We all understand the importance of healthy eating at every stage of our lives. However, as we get older, our nutritional requirements often shift, either as a result of lifestyle or changes in our health.
Are you getting the right mix of vitamins and minerals? Are you eating enough or too much? You may even need to follow a special diet, or have your food prepared in a certain way to make eating easier, which could be a challenge in any setting.
Here, we address the changing nutritional needs of older adults, and explore the dietary options available in senior living communities that can address some of these unique needs and much more
Changing Nutritional Needs
Older adults often find that they require more vitamin D, B12, calcium, and iron due to natural changes that occur during the aging process. Eating fiber-rich foods is also important for maintaining good gut health and preventing constipation.
However, while nutritional needs may vary, a key component of a healthy lifestyle is adhering to a well-balanced diet rich in unprocessed or minimally processed foods.
This type of diet includes:
- Eating a variety of fruits and vegetables
- Consuming calcium-rich foods throughout the day, such as low-fat milk, yogurt, or hard cheeses
- Choosing high-fiber foods such as peas, beans, and lentils
If you need to follow a special diet - whether for health or lifestyle reasons - you may be wondering how well a senior living community could cater to those needs. While the answer may vary depending on the community you choose, assisted living communities might be among the best options for seniors with specific dietary needs.
This is because the staff is accustomed to creating nutritious meals for a wide range of palates and conditions.
Special Dietary Types
Here at 305 West End Assisted Living, we offer a wide range of special diet options for residents that are based on the different nutritional needs of seniors. Options are helpfully labeled on our menus to make following your diet easy.
Some of these options include:
No Added Salt (NAS)
We have * on menus to indicate high sodium items. Additionally, no salt is provided at meal service, and no salt is used during cooking.
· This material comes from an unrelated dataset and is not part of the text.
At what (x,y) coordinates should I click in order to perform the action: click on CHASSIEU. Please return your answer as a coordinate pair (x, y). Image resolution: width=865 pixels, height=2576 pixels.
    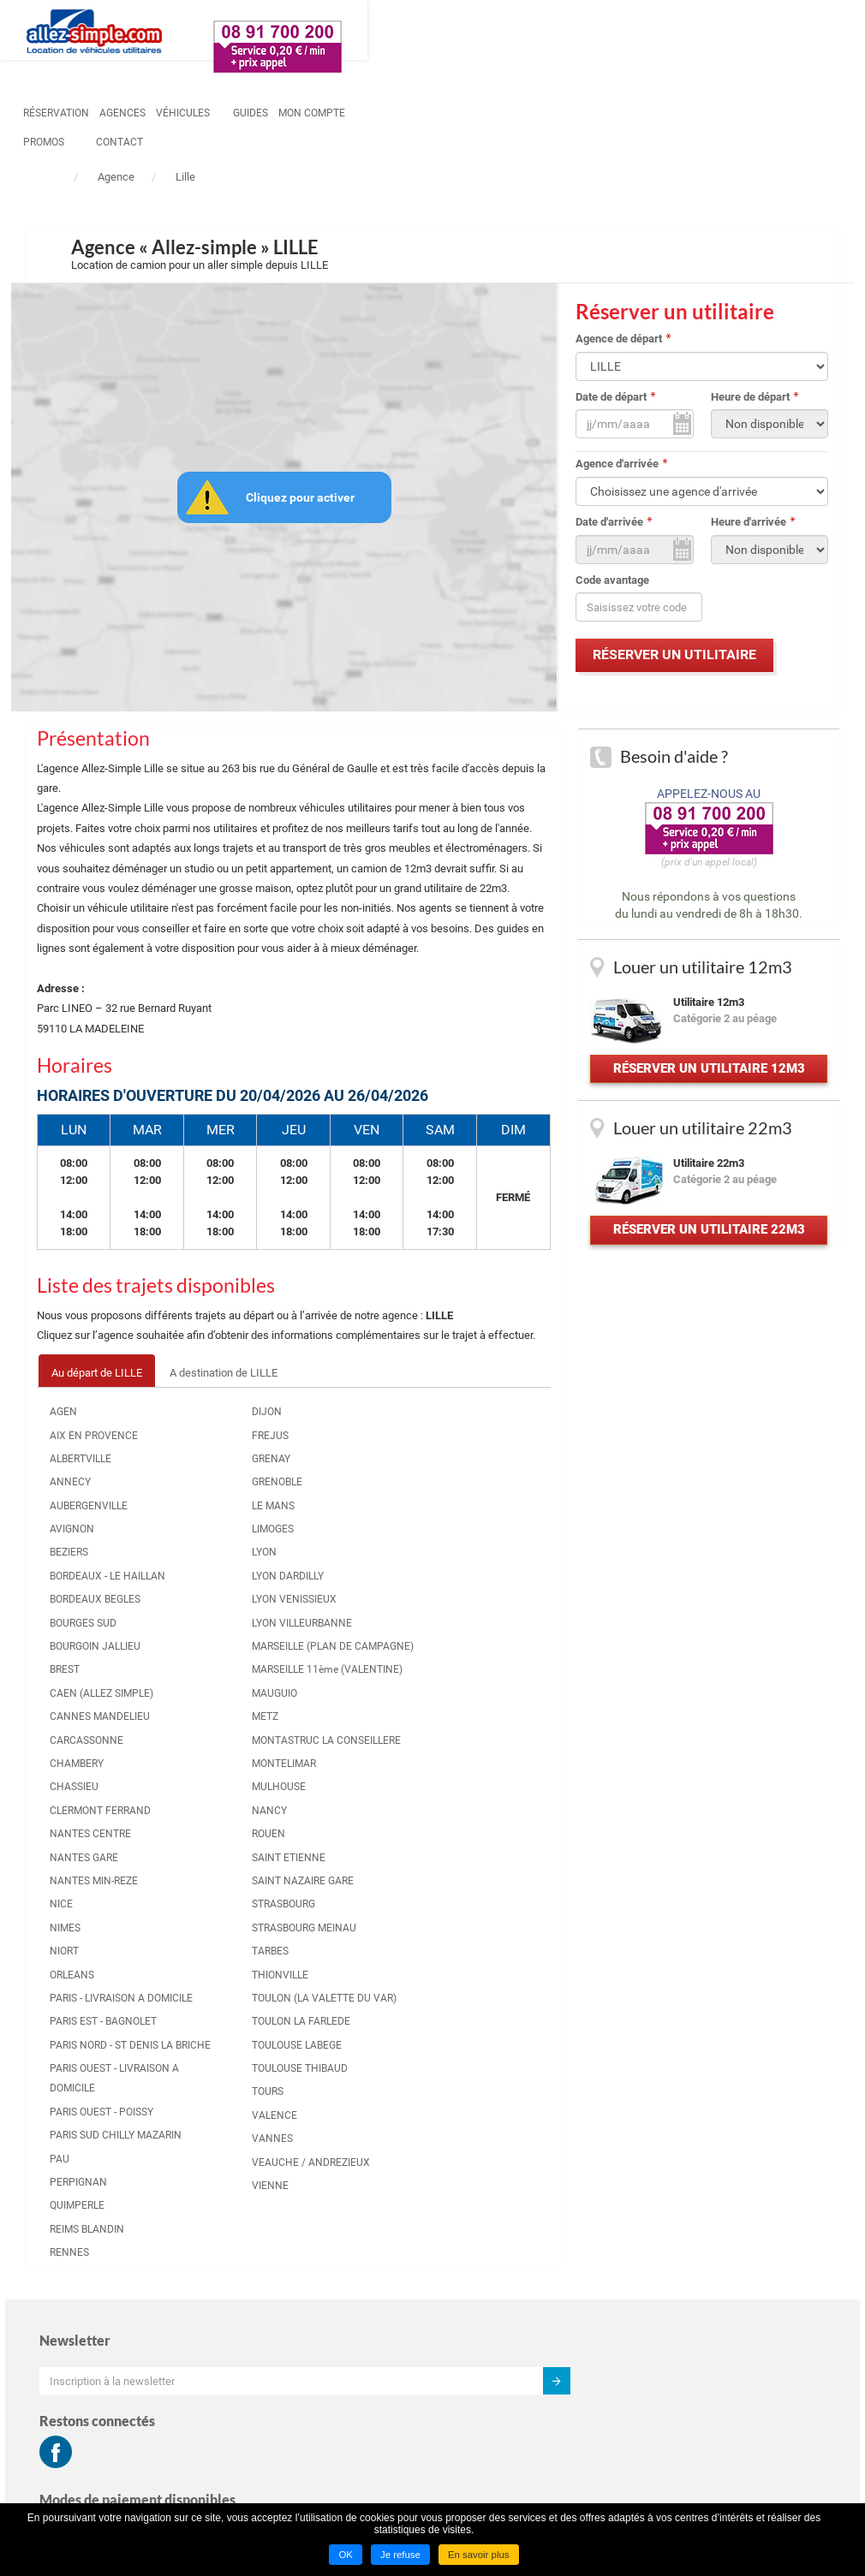     Looking at the image, I should click on (89, 1859).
This is the standard diet recommended for individuals diagnosed with hypertension, heart disease, or high cholesterol.
No Concentrated Sweets (NCS)
We have ** on menus to identify highly sweetened items. This diet is standard for those who have received a diabetes diagnosis and includes diet desserts, sugar substitutes instead of sugar packets, fresh fruit, or fruit in natural juices.
Lactose Free (LF)
Those with lactose intolerance or a milk allergy often follow this diet. Meal options are dairy-dree, which means milk, cheese, yogurt, etc. are restricted.
Gluten Free (GF)
A gluten-free diet is for individuals with celiac disease or gluten sensitivity. Foods that are naturally gluten-free, or are prepared with an alternative grain, are served.
Residents can also take advantage of numerous vegetarian and vegan options. Most senior living communities, like ours, can provide sample menus for you to review.
Mechanically Altered Diets
Residents who have difficulty chewing and/or swallowing – due to surgery, illness, or injury – may be prescribed a special diet by their doctors. Depending on the need, there are a variety of mechanical diets that might be recommended, including:
- Soft to Chew: Regular consistency diet without hard or sticky food items.
- Chopped: This diet consists of foods that are moist and easily chewable - food is no larger than one-half inch pieces.
- Ground: This diet consists of foods that are moist, cohesive, and semisolid that require some chewing - food is no larger than one-quarter inch pieces.
- Puree: This diet is used for residents with difficulty chewing and/or swallowing. The consistency is smooth and thick enough to mound on the plate, and similar in consistency to that of pudding.
Many senior living communities are able to accommodate mechanically altered diets. At 305 West End Assisted Living, our talented dining room staff prepares mechanically altered meals that are not only nutritious but beautifully plated too
How to Maintain Your Special Diet
As you can see, there are numerous options available in senior living communities that make it easy to meet your nutritional needs. To maintain your specific diet, it’s important to communicate your needs - or the needs of a loved one - to the staff.
Pay attention to any specific diet indicators on the menu - such as the examples described above - as they are there to make choices easier for you.
If you have specific dietary requirements outside what a community presents, simply ask about special accommodations for your particular needs or the needs of a loved one.